It began with a text message from a neighbor this past May. “Do your sons need any chairs or a couch? We’re getting new family room furniture.” 

I wanted to say no, thanks, because I knew where it would lead. 

One look at the furniture and my younger son, a college student who’s moving into a house with no furniture this fall, gave my neighbor the thumbs-up. He said the oversize tan-and-white-striped chair and sofa were perfect, as was the huge, dark-leather chair. That added up to three very large pieces of furniture that we wouldn’t be able to store in our garage, because it’s already jammed with odds and ends from my in-laws’ home. I sighed, realizing the only place with room to store the furniture would be our three-season porch. 

My summer plans for enjoying my white-wicker porch vanished faster than a Popsicle on a hot day. I was looking forward to whiling away an afternoon or two cozied up on the wicker couch, reading, listening to the birds, and looking out at my colorful gardens — somewhat like a scene in, well, a home-décor magazine! I’d also hoped to throw a few summer dinner parties there. I slowly resigned myself to the fact that what I had been hoping for — a civilized, summery, tastefully decorated room in which to enjoy my favorite months of the year — wasn’t to be. 

Instead, my furniture would need to be pushed up against the walls to make room for these big pieces, and some of my furniture would need to move to — where? As it turned out, there’s now a wicker settee against one wall in my dining room, and a wicker chair is in my living room, blocking the path from the foyer to the living room. (Truthfully, it’s not just blocking the path; it’s adding to a traffic jam created by blue plastic tubs filled with college gear.)

My little porch and all that big, comfy furniture has become a mecca for my son’s friends. No one seems to care that it’s a room stuffed with chairs butting up against one another or that the couch is just inches from the television. The porch reminds me of the “forts” my boys would build as kids, when they would move chairs and side tables next to each other and throw a blanket over the top. Yes, it’s a college “fort,” all right. The only thing that matters to my son and his friends is that it’s closed off from the rest of the house, it’s comfortable, and it has a television and card table. 

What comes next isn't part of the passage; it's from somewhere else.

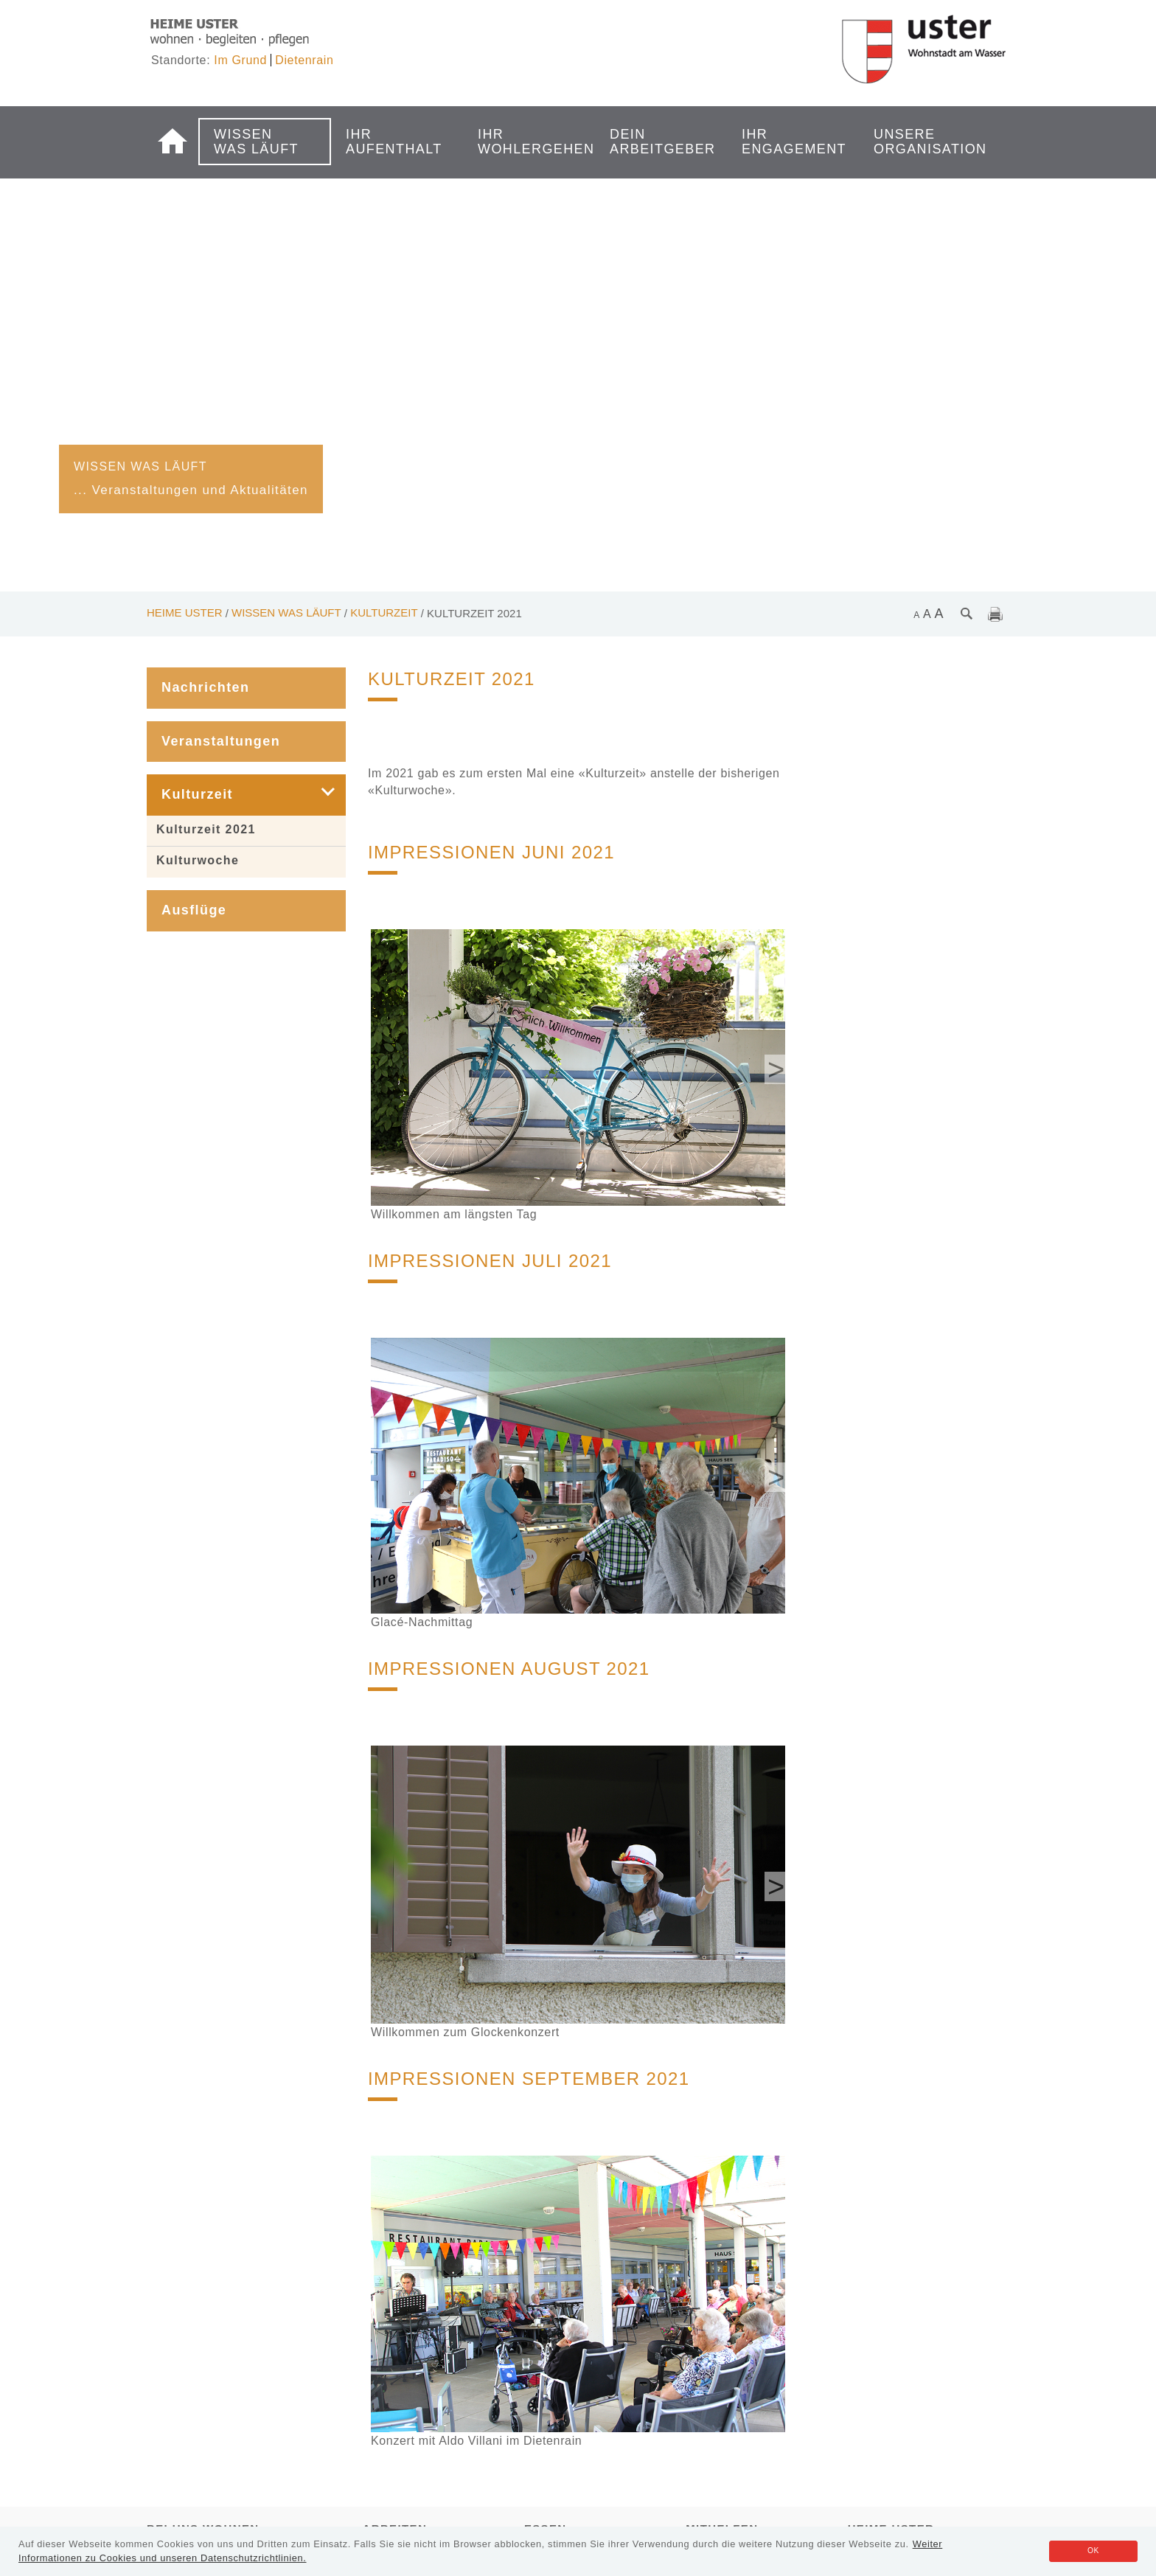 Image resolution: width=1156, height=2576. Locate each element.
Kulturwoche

Taking possession of our neighbor’s furniture did motivate us to carve out some time to open the boxes in the garage, however. We sorted through everything and chose to keep those items that we cherish the most, and donated to various charities what we couldn’t use. Ahhhhh, now there’s some room in our garage! We can move bikes in and out easily, get to the recycling bin, and maybe, next summer, have enough room to store our son’s college furniture! 

But then another text came. “Does anyone need a bed?” 

As it turns out, that same son absolutely needed a bed. So the newly cleared area in the garage became the temporary home of a bed frame, box spring, and large mattress. 

My coping method for all this décor chaos? I remind myself, over and over: We are in a transition mode and I’ll have order again come fall. (Of course, if you really map out life’s stages and think about all the stuff we purchase, use, get rid of, inherit, take, give away, store, etc., you’ll find that life is always in a  “transition mode.” And thank you, neighbors, for making this particular transition a great deal less expensive!)

Then there’s my older son, who has a summer internship in the Big Apple. He moved with just a few bags of clothes to a completely furnished apartment (thanks to the company he is working for). It took him literally a pair of New York seconds to move in. His surroundings are anything but the mish-mashed environs of our lives at home. Upon entering that swanky Manhattan apartment, I admit that I immediately craved a slice of his life — all minimalist, practical, and haute hotel-ish in a black-gray-charcoal-and-cream palette. Just give me a month of that, please!

But back to the reality of my daily chaos. At night, when I’m hitting the hay, I hear my son’s friends come sauntering in (their evening is just beginning!), pizza cash and coins for midnight Slurpee runs jingling in their pockets. On the porch, reruns of The Office play on the TV, while a deck of cards is waiting to be shuffled, and chips and salsa are at the ready. The kids will soon slide into those big, cozy seats, and another evening at the “fort” will get underway.

My home may be a designer’s nightmare right now, but all is well.